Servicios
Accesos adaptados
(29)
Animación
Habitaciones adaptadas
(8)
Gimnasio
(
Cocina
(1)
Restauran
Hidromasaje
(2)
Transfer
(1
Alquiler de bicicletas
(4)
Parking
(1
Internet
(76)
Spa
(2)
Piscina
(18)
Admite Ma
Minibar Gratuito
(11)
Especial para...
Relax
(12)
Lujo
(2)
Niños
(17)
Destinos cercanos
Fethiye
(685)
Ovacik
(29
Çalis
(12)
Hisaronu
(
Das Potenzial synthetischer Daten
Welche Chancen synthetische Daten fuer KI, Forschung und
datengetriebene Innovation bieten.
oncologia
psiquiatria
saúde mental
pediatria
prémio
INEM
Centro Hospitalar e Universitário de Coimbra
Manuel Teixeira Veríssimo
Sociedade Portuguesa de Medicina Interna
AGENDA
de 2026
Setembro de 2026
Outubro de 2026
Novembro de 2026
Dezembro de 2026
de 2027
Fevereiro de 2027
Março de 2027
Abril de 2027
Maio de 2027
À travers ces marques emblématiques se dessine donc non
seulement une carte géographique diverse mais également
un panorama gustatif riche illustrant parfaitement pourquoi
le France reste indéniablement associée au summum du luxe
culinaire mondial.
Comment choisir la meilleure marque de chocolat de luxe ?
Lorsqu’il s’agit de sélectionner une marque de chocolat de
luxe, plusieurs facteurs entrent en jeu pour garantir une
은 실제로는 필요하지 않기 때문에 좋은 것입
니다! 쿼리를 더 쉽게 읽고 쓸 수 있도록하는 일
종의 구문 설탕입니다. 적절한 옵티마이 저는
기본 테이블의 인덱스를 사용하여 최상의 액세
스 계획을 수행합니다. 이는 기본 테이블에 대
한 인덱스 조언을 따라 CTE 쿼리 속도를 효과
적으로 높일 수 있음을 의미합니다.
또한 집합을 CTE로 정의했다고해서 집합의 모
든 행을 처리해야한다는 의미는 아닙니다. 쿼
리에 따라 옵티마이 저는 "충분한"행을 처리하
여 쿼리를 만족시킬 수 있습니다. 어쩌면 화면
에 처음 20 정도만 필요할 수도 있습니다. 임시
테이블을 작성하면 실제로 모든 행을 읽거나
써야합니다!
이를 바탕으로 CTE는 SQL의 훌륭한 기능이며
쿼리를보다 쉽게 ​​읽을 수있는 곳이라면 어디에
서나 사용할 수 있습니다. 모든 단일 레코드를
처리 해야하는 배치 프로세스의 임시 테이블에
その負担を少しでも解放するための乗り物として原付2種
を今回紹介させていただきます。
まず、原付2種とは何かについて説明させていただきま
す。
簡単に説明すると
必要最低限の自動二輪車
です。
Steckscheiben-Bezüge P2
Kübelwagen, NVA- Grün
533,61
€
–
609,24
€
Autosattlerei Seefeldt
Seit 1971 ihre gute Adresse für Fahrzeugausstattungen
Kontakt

- _Exercise directions_
Copy the records word for word.

- _Answer box_
Servicios
Accesos adaptados
(29)
Animación
Habitaciones adaptadas
(8)
Gimnasio
(
Cocina
(1)
Restauran
Hidromasaje
(2)
Transfer
(1
Alquiler de bicicletas
(4)
Parking
(1
Internet
(76)
Spa
(2)
Piscina
(18)
Admite Ma
Minibar Gratuito
(11)
Especial para...
Relax
(12)
Lujo
(2)
Niños
(17)
Destinos cercanos
Fethiye
(685)
Ovacik
(29
Çalis
(12)
Hisaronu
(
Das Potenzial synthetischer Daten
Welche Chancen synthetische Daten fuer KI, Forschung und
datengetriebene Innovation bieten.
oncologia
psiquiatria
saúde mental
pediatria
prémio
INEM
Centro Hospitalar e Universitário de Coimbra
Manuel Teixeira Veríssimo
Sociedade Portuguesa de Medicina Interna
AGENDA
de 2026
Setembro de 2026
Outubro de 2026
Novembro de 2026
Dezembro de 2026
de 2027
Fevereiro de 2027
Março de 2027
Abril de 2027
Maio de 2027
À travers ces marques emblématiques se dessine donc non
seulement une carte géographique diverse mais également
un panorama gustatif riche illustrant parfaitement pourquoi
le France reste indéniablement associée au summum du luxe
culinaire mondial.
Comment choisir la meilleure marque de chocolat de luxe ?
Lorsqu’il s’agit de sélectionner une marque de chocolat de
luxe, plusieurs facteurs entrent en jeu pour garantir une
은 실제로는 필요하지 않기 때문에 좋은 것입
니다! 쿼리를 더 쉽게 읽고 쓸 수 있도록하는 일
종의 구문 설탕입니다. 적절한 옵티마이 저는
기본 테이블의 인덱스를 사용하여 최상의 액세
스 계획을 수행합니다. 이는 기본 테이블에 대
한 인덱스 조언을 따라 CTE 쿼리 속도를 효과
적으로 높일 수 있음을 의미합니다.
또한 집합을 CTE로 정의했다고해서 집합의 모
든 행을 처리해야한다는 의미는 아닙니다. 쿼
리에 따라 옵티마이 저는 "충분한"행을 처리하
여 쿼리를 만족시킬 수 있습니다. 어쩌면 화면
에 처음 20 정도만 필요할 수도 있습니다. 임시
테이블을 작성하면 실제로 모든 행을 읽거나
써야합니다!
이를 바탕으로 CTE는 SQL의 훌륭한 기능이며
쿼리를보다 쉽게 ​​읽을 수있는 곳이라면 어디에
서나 사용할 수 있습니다. 모든 단일 레코드를
처리 해야하는 배치 프로세스의 임시 테이블에
その負担を少しでも解放するための乗り物として原付2種
を今回紹介させていただきます。
まず、原付2種とは何かについて説明させていただきま
す。
簡単に説明すると
必要最低限の自動二輪車
です。
Steckscheiben-Bezüge P2
Kübelwagen, NVA- Grün
533,61
€
–
609,24
€
Autosattlerei Seefeldt
Seit 1971 ihre gute Adresse für Fahrzeugausstattungen
Kontakt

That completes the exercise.